Sociolinguistics has always been an empirical field. With the availability of large amounts of data, it has met new possibilities, but also (methodological) challenges. Recent advances in machine learning have produced promising approaches to gain new insights and corroborate perceived wisdom.
In this talk, Hovy gives a brief introduction of a method called embeddings, and will show several applications of it. Embeddings are a new way of representing words (a direct implementation of the distributional hypothesis by Firth) as points in in a multi-dimensional vector space. This is not unlike arranging word magnets on a fridge. Each word’s position relative to all others is determined by the contextual similarity to all other words, thereby determining semantic and syntactic groupings. The resulting vector representations of words have turned out to capture a variety of latent factors, from lexical semantics to syntax to socio-demographic aspects to societal attitudes.

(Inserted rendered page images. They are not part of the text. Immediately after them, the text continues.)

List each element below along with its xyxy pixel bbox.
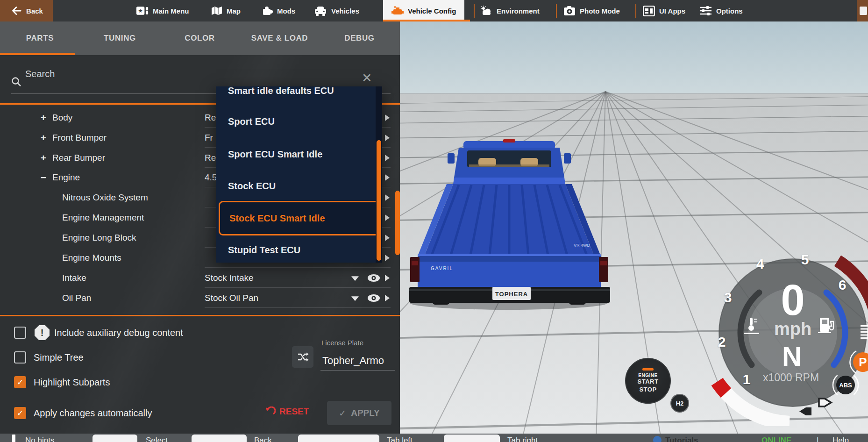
- svg-text:★: ★: [138, 8, 143, 14]
- checkbox-highlight-subparts[interactable]: ✓: [14, 376, 26, 388]
- chevron-right-icon[interactable]: [385, 155, 390, 161]
- help-link[interactable]: Help: [832, 435, 849, 442]
- dropdown-caret-icon[interactable]: [351, 276, 359, 281]
- reset-label: RESET: [279, 406, 309, 417]
- checkbox-label[interactable]: Highlight Subparts: [34, 377, 110, 388]
- abs-badge[interactable]: ABS: [836, 376, 855, 394]
- tab-color[interactable]: COLOR: [160, 21, 240, 55]
- search-input[interactable]: [24, 68, 204, 80]
- menu-item-environment[interactable]: Environment: [480, 0, 540, 21]
- part-row-label[interactable]: Front Bumper: [52, 133, 107, 143]
- reset-button[interactable]: RESET: [264, 406, 309, 417]
- part-value-select[interactable]: Stock Intake: [205, 273, 254, 283]
- dropdown-caret-icon[interactable]: [351, 296, 359, 301]
- close-icon[interactable]: ✕: [362, 72, 372, 85]
- eye-icon[interactable]: [367, 294, 380, 302]
- dropdown-option[interactable]: Sport ECU: [216, 114, 368, 128]
- panel-scrollbar-thumb[interactable]: [395, 191, 400, 255]
- chevron-right-icon[interactable]: [385, 255, 390, 261]
- menu-item-ui-apps[interactable]: UI Apps: [643, 0, 685, 21]
- start-button-line1: ENGINE: [638, 373, 657, 378]
- options-sliders-icon: [700, 5, 712, 16]
- part-row-value[interactable]: Re: [205, 113, 216, 123]
- chevron-right-icon[interactable]: [385, 275, 390, 281]
- collapse-toggle[interactable]: −: [38, 172, 49, 183]
- menu-item-label: UI Apps: [659, 7, 685, 15]
- chevron-right-icon[interactable]: [385, 114, 390, 121]
- expand-toggle[interactable]: +: [38, 132, 49, 143]
- chevron-right-icon[interactable]: [385, 174, 390, 181]
- panel-divider: [0, 315, 400, 316]
- expand-toggle[interactable]: +: [38, 152, 49, 164]
- dropdown-option[interactable]: Sport ECU Smart Idle: [216, 147, 368, 161]
- keycap: [444, 435, 500, 442]
- chevron-right-icon[interactable]: [385, 135, 390, 141]
- checkbox-simple-tree[interactable]: [14, 351, 26, 364]
- h2-badge[interactable]: H2: [670, 394, 689, 413]
- turn-signal-left-icon[interactable]: [799, 407, 811, 415]
- part-value-select[interactable]: Stock Oil Pan: [205, 293, 258, 303]
- part-row-label[interactable]: Engine Mounts: [62, 253, 121, 263]
- license-plate-underline: [320, 370, 395, 371]
- license-plate-input[interactable]: [321, 354, 393, 367]
- truck[interactable]: GAVRIL VR 4WD TOPHERA: [409, 138, 610, 312]
- eye-icon[interactable]: [367, 274, 380, 282]
- checkbox-include-auxiliary[interactable]: [14, 327, 26, 339]
- engine-start-stop-button[interactable]: ENGINE START STOP: [625, 358, 671, 404]
- checkbox-label[interactable]: Simple Tree: [34, 352, 84, 363]
- checkbox-apply-automatically[interactable]: ✓: [14, 407, 26, 419]
- active-menu-underline: [383, 20, 470, 21]
- chevron-right-icon[interactable]: [385, 214, 390, 221]
- engine-icon: [391, 5, 404, 16]
- expand-toggle[interactable]: +: [38, 112, 49, 123]
- menu-item-photo-mode[interactable]: Photo Mode: [563, 0, 620, 21]
- menu-item-vehicle-config-active[interactable]: Vehicle Config: [383, 0, 464, 21]
- dropdown-option[interactable]: Smart idle defaults ECU: [216, 86, 368, 98]
- shuffle-icon: [297, 351, 309, 363]
- speed-arc-red-tip: [717, 382, 726, 393]
- checkbox-label[interactable]: Apply changes automatically: [34, 408, 152, 419]
- dropdown-scrollbar-thumb[interactable]: [377, 140, 381, 261]
- hint-info-label[interactable]: Tutorials: [665, 435, 698, 442]
- part-row-label[interactable]: Engine Long Block: [62, 233, 136, 243]
- part-row-value[interactable]: Fr: [205, 133, 213, 143]
- speed-value: 0: [781, 276, 804, 325]
- menu-item-main-menu[interactable]: ★ Main Menu: [136, 0, 189, 21]
- back-button[interactable]: Back: [0, 0, 53, 21]
- dropdown-option[interactable]: Stock ECU: [216, 179, 368, 193]
- 3d-viewport[interactable]: GAVRIL VR 4WD TOPHERA ENGINE START STOP …: [400, 21, 868, 442]
- menu-item-options[interactable]: Options: [700, 0, 743, 21]
- menu-item-map[interactable]: Map: [211, 0, 241, 21]
- menu-item-vehicles[interactable]: Vehicles: [314, 0, 359, 21]
- menu-item-label: Environment: [497, 7, 540, 15]
- tab-tuning[interactable]: TUNING: [80, 21, 160, 55]
- apply-button[interactable]: ✓ APPLY: [327, 401, 391, 425]
- part-row-label[interactable]: Engine Management: [62, 213, 144, 223]
- part-row-label[interactable]: Oil Pan: [62, 293, 91, 303]
- part-row-value[interactable]: 4.5: [205, 172, 217, 183]
- chevron-right-icon[interactable]: [385, 235, 390, 241]
- part-row-value[interactable]: Re: [205, 153, 216, 163]
- part-row-label[interactable]: Intake: [62, 273, 86, 283]
- part-row-label[interactable]: Engine: [52, 172, 80, 183]
- checkbox-label[interactable]: Include auxiliary debug content: [54, 328, 183, 338]
- turn-signal-right-icon[interactable]: [819, 399, 831, 406]
- part-row-label[interactable]: Rear Bumper: [52, 153, 105, 163]
- tab-debug[interactable]: DEBUG: [320, 21, 399, 55]
- menu-item-mods[interactable]: Mods: [262, 0, 295, 21]
- truck-interior-shelf: [469, 164, 549, 167]
- tab-parts[interactable]: PARTS: [0, 21, 80, 55]
- tab-save-load[interactable]: SAVE & LOAD: [240, 21, 320, 55]
- undo-icon: [264, 406, 276, 417]
- part-row-label[interactable]: Nitrous Oxide System: [62, 192, 148, 203]
- back-arrow-icon: [10, 5, 22, 17]
- part-row-label[interactable]: Body: [52, 113, 72, 123]
- parts-panel: + Body Re + Front Bumper Fr + Rear Bumpe…: [0, 55, 400, 434]
- chevron-right-icon[interactable]: [385, 295, 390, 301]
- h2-label: H2: [676, 400, 684, 407]
- randomize-plate-button[interactable]: [292, 346, 313, 368]
- corner-button-cut[interactable]: [857, 0, 868, 21]
- chevron-right-icon[interactable]: [385, 194, 390, 201]
- dropdown-option[interactable]: Stupid Test ECU: [216, 243, 368, 257]
- dropdown-option-selected[interactable]: Stock ECU Smart Idle: [219, 201, 382, 235]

The ease of use and the range of applications make embeddings a valuable tool for further research in (computational) sociolinguistics. Hovy shows how they capture regional variation at an intra- and interlingual level, how they distinguish varieties and linguistic resources, and how they allow for the assessment of changing societal norms and associations.
After viewing this lecture, learners should be able to:
- Understand how machine learning can contribute to the ongoing scholarship of sociolinguistics, particularly language variation and change
- summarise the method of ‘embedding’ as a new way of representing corpus data in relation to socio-demographic aspects and societal attitudes.
- apply the embedding methodology as a means to capture and distinguish international and regional language variation at varying levels.